Many have asked for guidance on how long you should retain your personal income tax records. These records may have to be produced if IRS (or a state or local taxing authority) was to audit your return or seek to assess or collect a tax. In addition, lenders, co-op boards, or other private parties may require that you produce copies of your tax returns as a condition to lending money, approving a purchase, or otherwise doing business with you.
We hope that the following will serve as a guide in helping you determine the length of time you should hold your records.
Keep returns indefinitely and the supporting records usually for six years. In general, except in cases of fraud or substantial understatements of income, IRS can only assess tax for a year within three years after the return for that year was filed (or, if later, three years after the return was due). For example, if your 2007 individual income tax return is filed by its original due date of April 15, 2008, IRS will have until April 15, 2011 to assess a tax deficiency against you. If you file your return late, IRS generally will have three years from the date you filed the return to assess a deficiency.

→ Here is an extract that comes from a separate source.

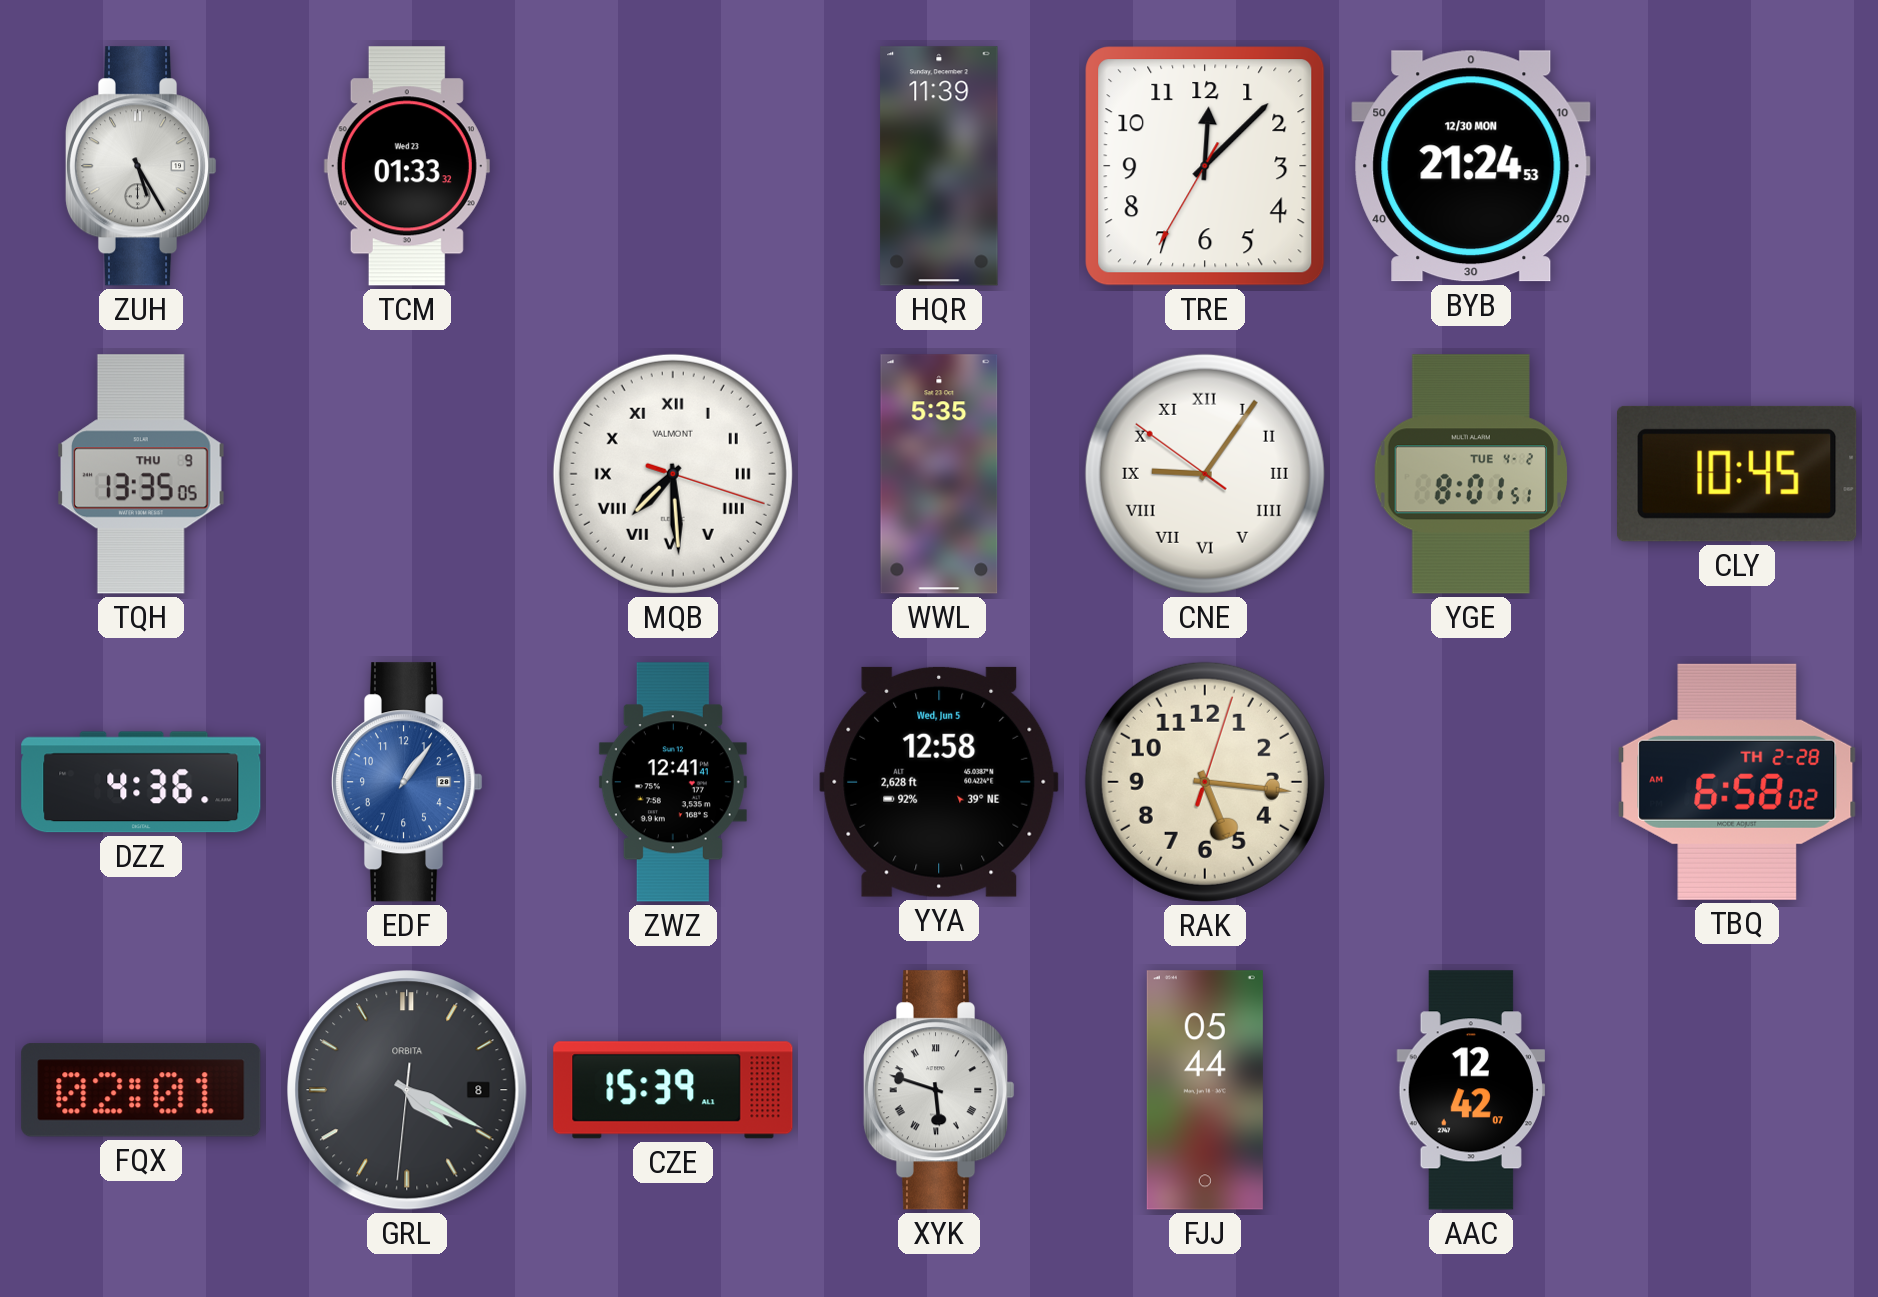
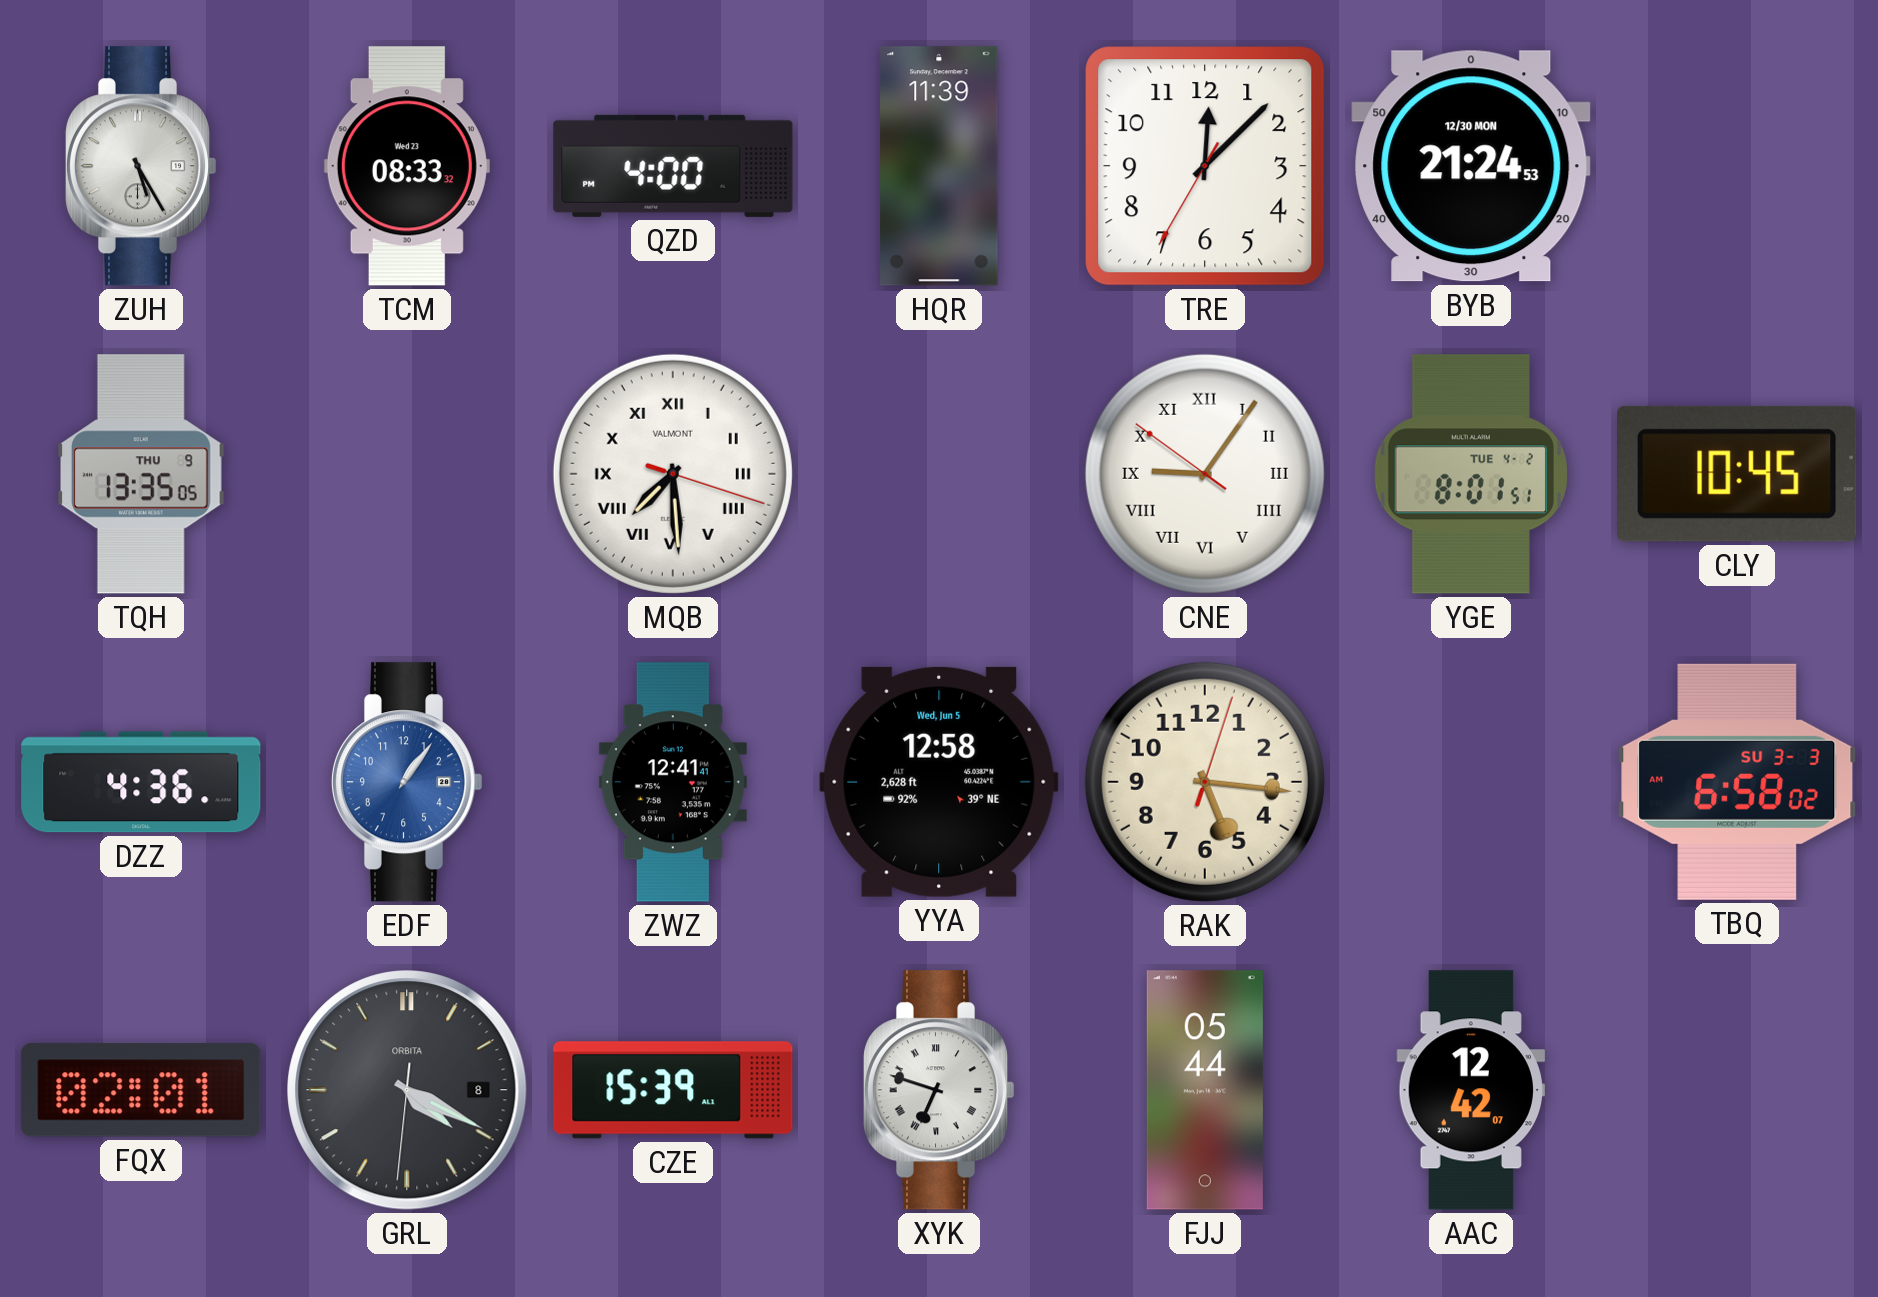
TCM: 01:33 -> 08:33
QZD: none -> 4:00
WWL: 5:35 -> none
TBQ date: TH 2-28 -> SU 3-3
XYK: 5:48 -> 6:48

However, the three-year rule isn't ironclad. The assessment period is extended to six years if more than 25% of gross income is omitted from a return. In addition, where no return was filed for a tax year, IRS can assess tax at any time (even beyond three or six years). If IRS claims that you never filed a return for a particular year, keeping a copy of the return will help you to prove that you did.
While it's impossible to be completely sure that IRS won't at some point seek to assess tax, retaining tax returns indefinitely and important records for six years after the return is filed should, as a practical matter, be adequate.
Records relating to property may have to be kept longer. Keep in mind that the tax consequences of a transaction that occurs in one year may depend on things that happened in earlier years-and that the period for which you should retain records must be measured from the year in which the tax consequences actually occur. This may be significant, for example, where you sell property that you bought years earlier.
For example, suppose you bought your home in 1986 for $100,000 and made $20,000 of capital improvements in 1993. To determine the tax consequences of the sale, it's necessary to know your basis (i.e., original cost plus later capital improvements). Thus, if you sell your home in 2008, and your return for that year is audited, you may have to produce records relating to the purchase in 1986 and the capital improvement in 1993 to be able to show what your basis is. Therefore, those records should be kept for at least six years after your 2008 return is filed instead of just six years after the transactions they relate to occurred.
Similar considerations apply to other property which is likely to be bought and sold-for example, stock in a business corporation or in a mutual fund, bonds (or other debt securities), etc. In particular, remember that if you reinvest dividends to buy additional shares of stock, each reinvestment is a separate purchase of stock. The records of each reinvestment should be kept for at least six years after the return is filed for the year in which the stock is sold.
In case of separation or divorce. If separation or divorce becomes a possibility, be sure you have access to any tax records affecting you that are kept by your spouse. Or better still, make copies of the tax records, since in such situations, relations may become strained and access to the records difficult. Copies of all joint returns filed and supporting records are important, since both spouses are liable for tax on a joint return, and a deficiency may be asserted against either spouse.
Your records should include a copy of the divorce decree or agreement of separate maintenance, which may be needed to substantiate alimony payments and distinguish them from child support or a property settlement. Your records should also include agreements or decrees over custody of children and any agreements as to who is entitled to claim an exemption for them.
Retain records of the cost of all jointly-owned property. Also, get records as to the cost or other basis of all property your spouse or former spouse transferred to you during your marriage or as a result of the divorce, because your basis in that property is the same as your spouse's or former spouse's basis in it was.
Loss or destruction of records. To safeguard your records against loss from theft, fire or other disaster, you should consider keeping your most important records in a safe deposit box or other safe place outside your home. In addition, consider keeping copies of the most important records in a single, easily accessible location so that you can grab them if you have to leave your home in an emergency.
If, in spite of your precautions, records are lost or destroyed, it may be possible to reconstruct some of them. For example, a paid tax return preparer is required by law to retain, for a period of three years, copies of tax returns or a list of taxpayers for whom returns were prepared.
Similarly, other professionals who assisted you in a transaction may retain records relating to the transaction. For example, a stockbroker through whom you bought securities may be able to help you to determine the basis of the securities, and an attorney who represented you in the purchase of your home may retain records relating to the closing.